A Milestone On The HIV Ban

Today, the regulatory process of repealing the ban inches forward. It has been very frustrating, but when you follow the actual legally-mandated process, it takes time. There was a delay at the beginning of this administration, but the bureaucracy is now moving forward and the administration says it's very serious about getting it done. Vice-president Joe Biden reiterated his support last night. The pressure seems to have worked.

The new rule will pop up on the federal register this afternoon, initiating a 45 day mandatory public comment period. There's then another round of review from OMB and the CDC. Then, after it's published in final form in the federal register, there's an effective date of somewhere between 30 and 60 days for the ban to cease operation. That leaves us somewhere in the fall before the Jesse Helms anachronism finally ends its 22-year stigmatization and persecution of people of HIV.

Yes, it's been a long, long haul. But a little more patience is not too much to ask. The potential benefits are big.


Once the ban is lifted, the US will be able to become a venue for AIDS and HIV research conferences again (the US has been unable to host such events because of the ban for years), and leave behind the tiny number of countries - from Yemen to Saudi Arabia - that still actively stigmatize and penalize people with HIV in travel.
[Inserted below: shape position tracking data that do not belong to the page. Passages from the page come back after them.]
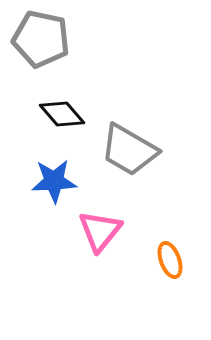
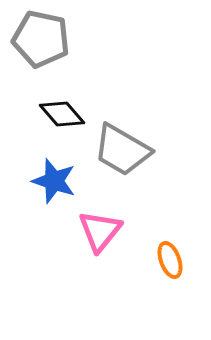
gray trapezoid: moved 7 px left
blue star: rotated 21 degrees clockwise
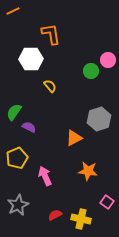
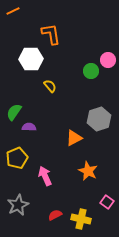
purple semicircle: rotated 24 degrees counterclockwise
orange star: rotated 18 degrees clockwise
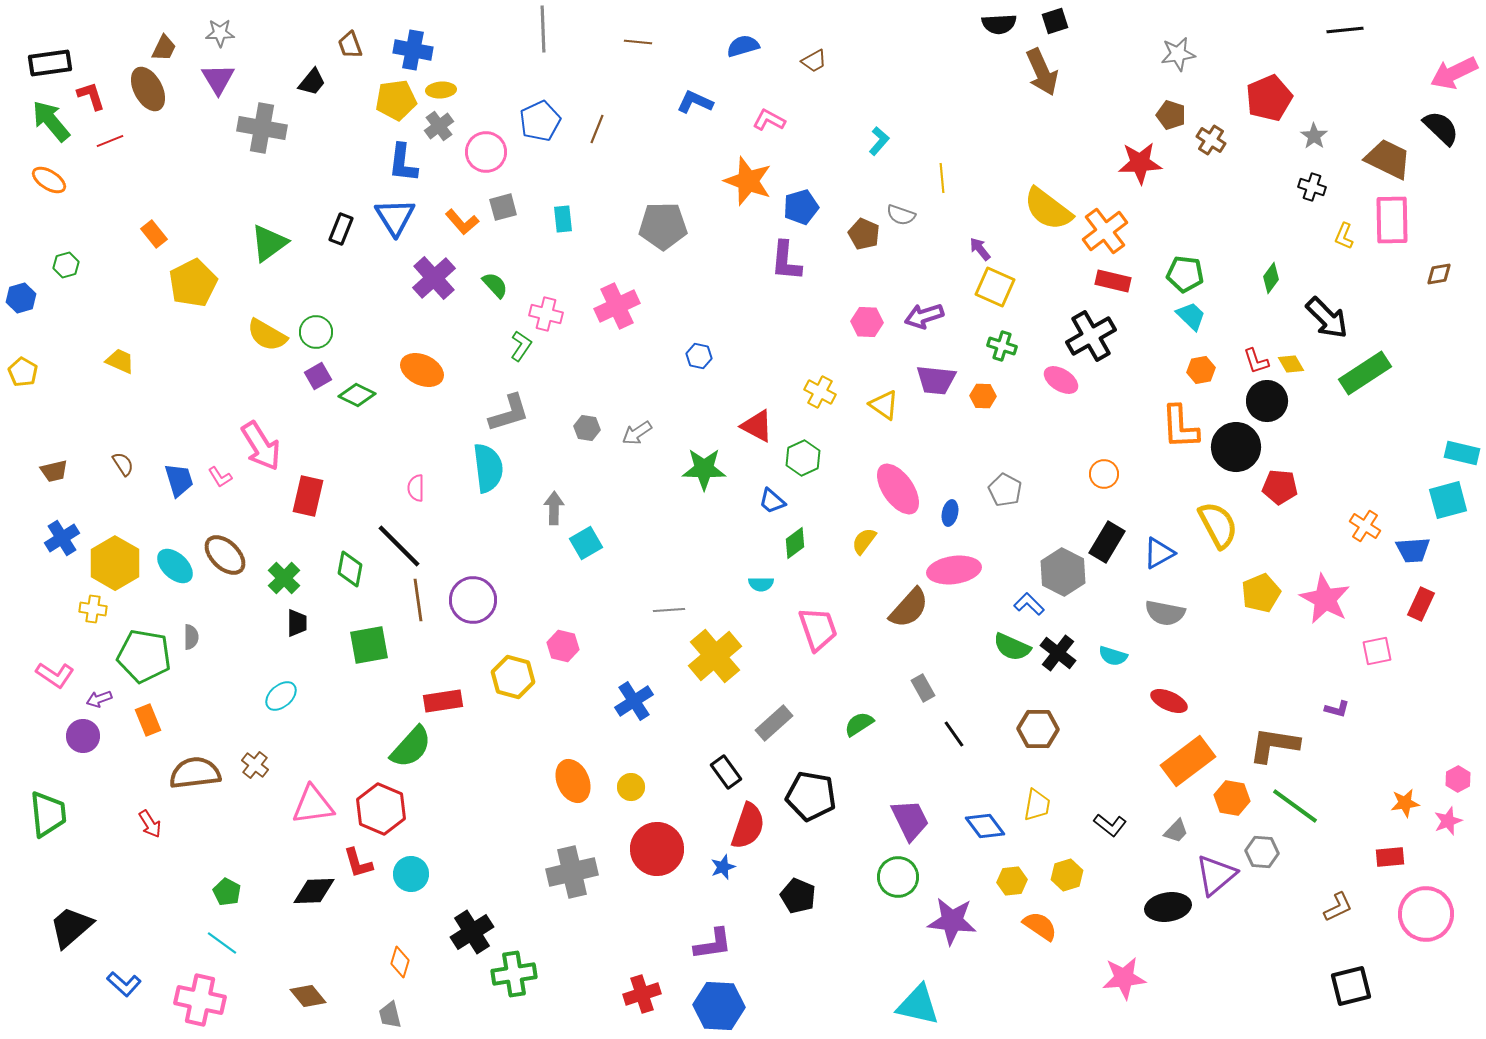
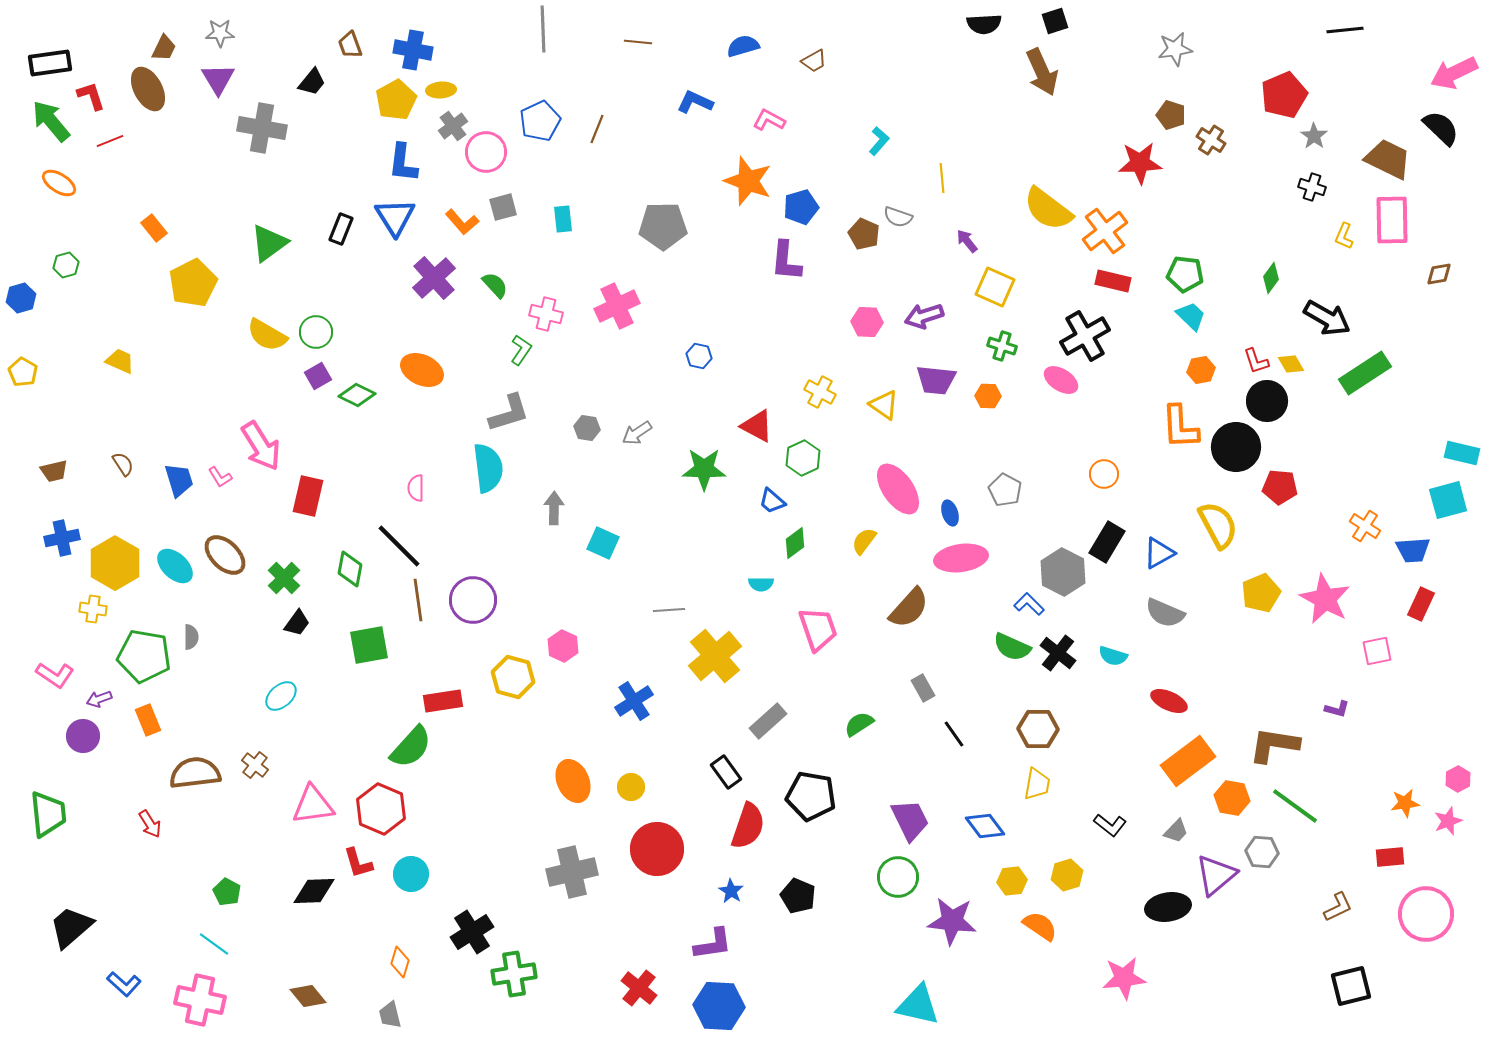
black semicircle at (999, 24): moved 15 px left
gray star at (1178, 54): moved 3 px left, 5 px up
red pentagon at (1269, 98): moved 15 px right, 3 px up
yellow pentagon at (396, 100): rotated 21 degrees counterclockwise
gray cross at (439, 126): moved 14 px right
orange ellipse at (49, 180): moved 10 px right, 3 px down
gray semicircle at (901, 215): moved 3 px left, 2 px down
orange rectangle at (154, 234): moved 6 px up
purple arrow at (980, 249): moved 13 px left, 8 px up
black arrow at (1327, 318): rotated 15 degrees counterclockwise
black cross at (1091, 336): moved 6 px left
green L-shape at (521, 346): moved 4 px down
orange hexagon at (983, 396): moved 5 px right
blue ellipse at (950, 513): rotated 30 degrees counterclockwise
blue cross at (62, 538): rotated 20 degrees clockwise
cyan square at (586, 543): moved 17 px right; rotated 36 degrees counterclockwise
pink ellipse at (954, 570): moved 7 px right, 12 px up
gray semicircle at (1165, 613): rotated 12 degrees clockwise
black trapezoid at (297, 623): rotated 36 degrees clockwise
pink hexagon at (563, 646): rotated 12 degrees clockwise
gray rectangle at (774, 723): moved 6 px left, 2 px up
yellow trapezoid at (1037, 805): moved 21 px up
blue star at (723, 867): moved 8 px right, 24 px down; rotated 20 degrees counterclockwise
cyan line at (222, 943): moved 8 px left, 1 px down
red cross at (642, 994): moved 3 px left, 6 px up; rotated 33 degrees counterclockwise
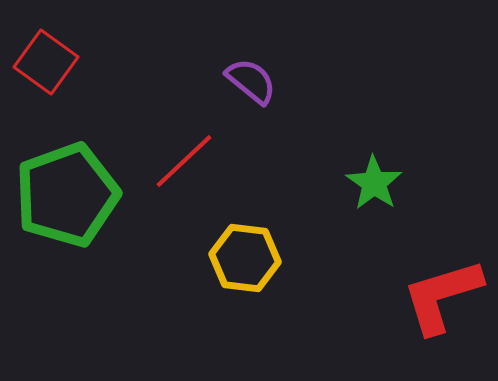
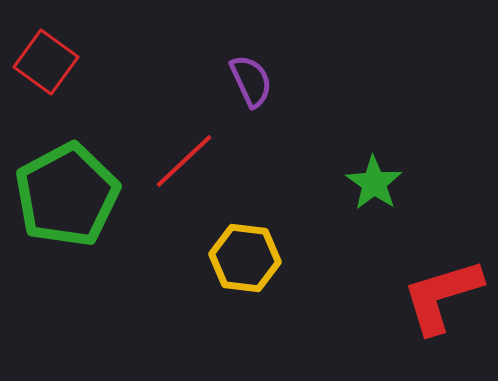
purple semicircle: rotated 26 degrees clockwise
green pentagon: rotated 8 degrees counterclockwise
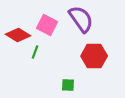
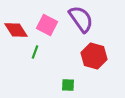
red diamond: moved 2 px left, 5 px up; rotated 25 degrees clockwise
red hexagon: rotated 15 degrees clockwise
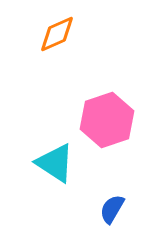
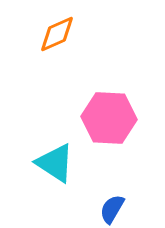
pink hexagon: moved 2 px right, 2 px up; rotated 22 degrees clockwise
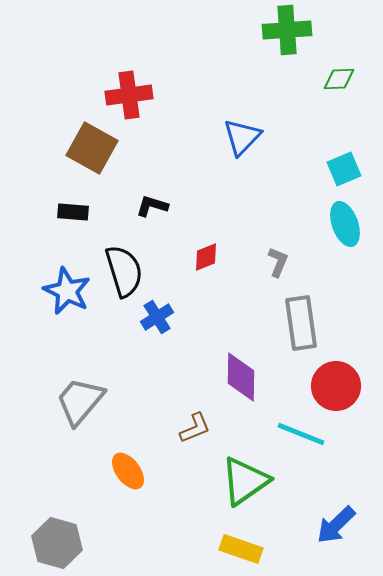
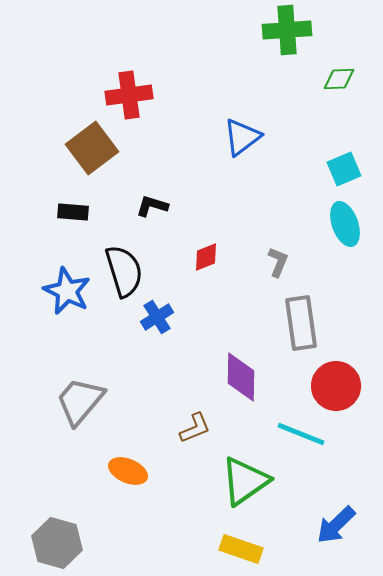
blue triangle: rotated 9 degrees clockwise
brown square: rotated 24 degrees clockwise
orange ellipse: rotated 30 degrees counterclockwise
It will remove a measure that discourages honesty about HIV, and promotes a stigma around the disease that makes effective prevention and treatment much harder. It will save lives. It will save relationships and marriages. It will place America where it belongs - at the forefront of global AIDS and HIV leadership. And because all immigrants have to prove they will not be a public charge and have private health insurance, and because a fee was added to the visa application to pay for the costs of enforcement, the fiscal effect is minimal - and offset by taxes legal immigrants like yours truly will continue to pay.

And it's worth recalling that the Bush administration also supported this change; and it was passed by huge majorities in both House and Senate; and was pioneered in part by Republican senators Smith and Lugar, as well as Kerry and Kennedy. Obama is carrying a bipartisan measure to fruition. For some of us, it means more than we can possibly express.